»»
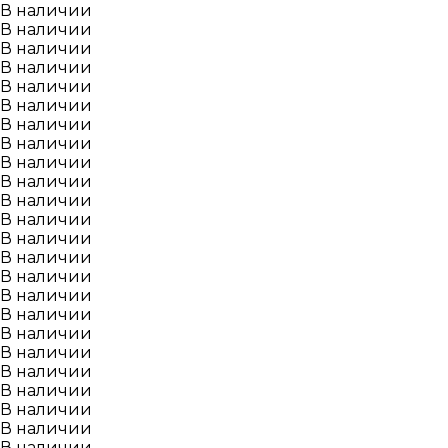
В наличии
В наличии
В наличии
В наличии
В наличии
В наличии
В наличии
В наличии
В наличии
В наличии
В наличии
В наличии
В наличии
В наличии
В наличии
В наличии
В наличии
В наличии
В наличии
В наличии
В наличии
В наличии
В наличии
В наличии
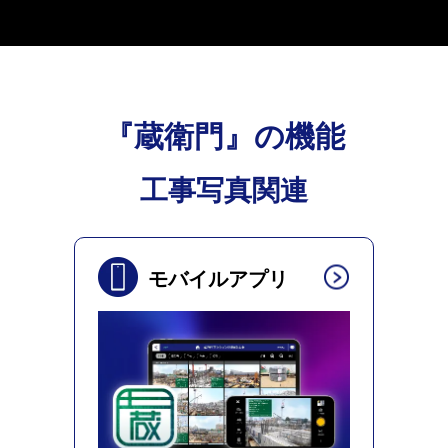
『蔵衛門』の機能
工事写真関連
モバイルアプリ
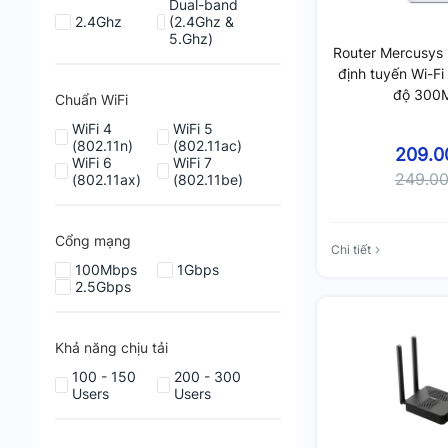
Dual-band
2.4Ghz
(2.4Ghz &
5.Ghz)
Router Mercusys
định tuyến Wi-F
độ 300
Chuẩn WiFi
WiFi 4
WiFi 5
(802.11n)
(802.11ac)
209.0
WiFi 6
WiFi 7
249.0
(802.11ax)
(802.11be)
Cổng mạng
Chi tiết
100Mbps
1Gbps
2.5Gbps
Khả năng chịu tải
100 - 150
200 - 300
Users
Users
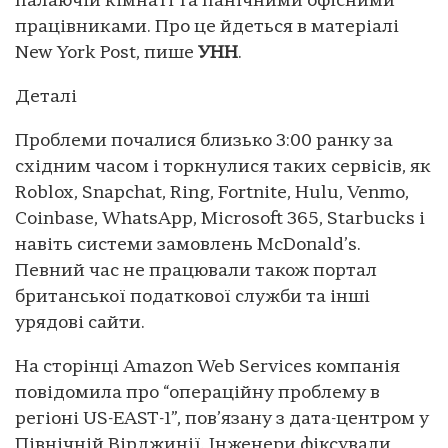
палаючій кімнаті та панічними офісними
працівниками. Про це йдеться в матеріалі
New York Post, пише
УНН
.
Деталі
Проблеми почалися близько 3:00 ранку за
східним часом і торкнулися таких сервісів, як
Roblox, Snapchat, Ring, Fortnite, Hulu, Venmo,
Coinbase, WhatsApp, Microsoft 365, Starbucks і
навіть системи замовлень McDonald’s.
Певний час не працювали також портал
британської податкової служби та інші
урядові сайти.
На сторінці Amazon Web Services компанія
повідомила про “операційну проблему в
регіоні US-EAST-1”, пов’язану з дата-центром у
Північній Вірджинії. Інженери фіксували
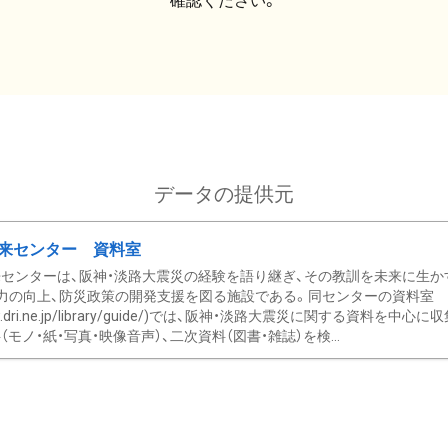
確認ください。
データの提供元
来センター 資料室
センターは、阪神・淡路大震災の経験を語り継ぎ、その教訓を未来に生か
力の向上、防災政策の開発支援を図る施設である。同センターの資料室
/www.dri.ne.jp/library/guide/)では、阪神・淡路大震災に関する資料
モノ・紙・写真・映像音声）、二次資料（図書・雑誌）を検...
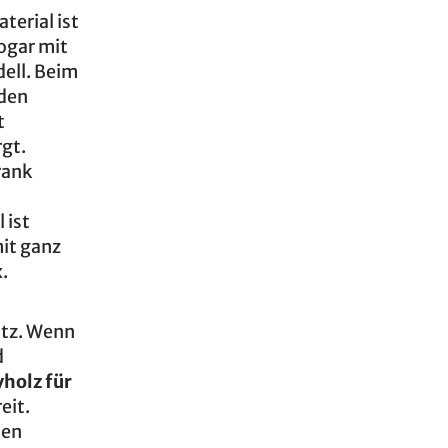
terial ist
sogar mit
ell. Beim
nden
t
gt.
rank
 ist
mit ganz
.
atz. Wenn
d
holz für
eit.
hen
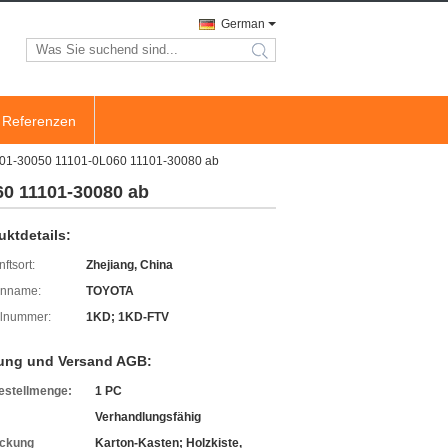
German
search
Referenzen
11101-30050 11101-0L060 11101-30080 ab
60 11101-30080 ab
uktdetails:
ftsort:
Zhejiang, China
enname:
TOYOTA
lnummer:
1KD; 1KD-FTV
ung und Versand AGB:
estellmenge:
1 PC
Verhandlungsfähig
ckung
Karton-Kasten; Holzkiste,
««
In the entries above, copy the lines from the one that contains "1KD; 1KD-FTV" through the last line, exactly as they appear.

**OUTPUT BELOW:**
1KD; 1KD-FTV
ung und Versand AGB:
estellmenge:
1 PC
Verhandlungsfähig
ckung
Karton-Kasten; Holzkiste,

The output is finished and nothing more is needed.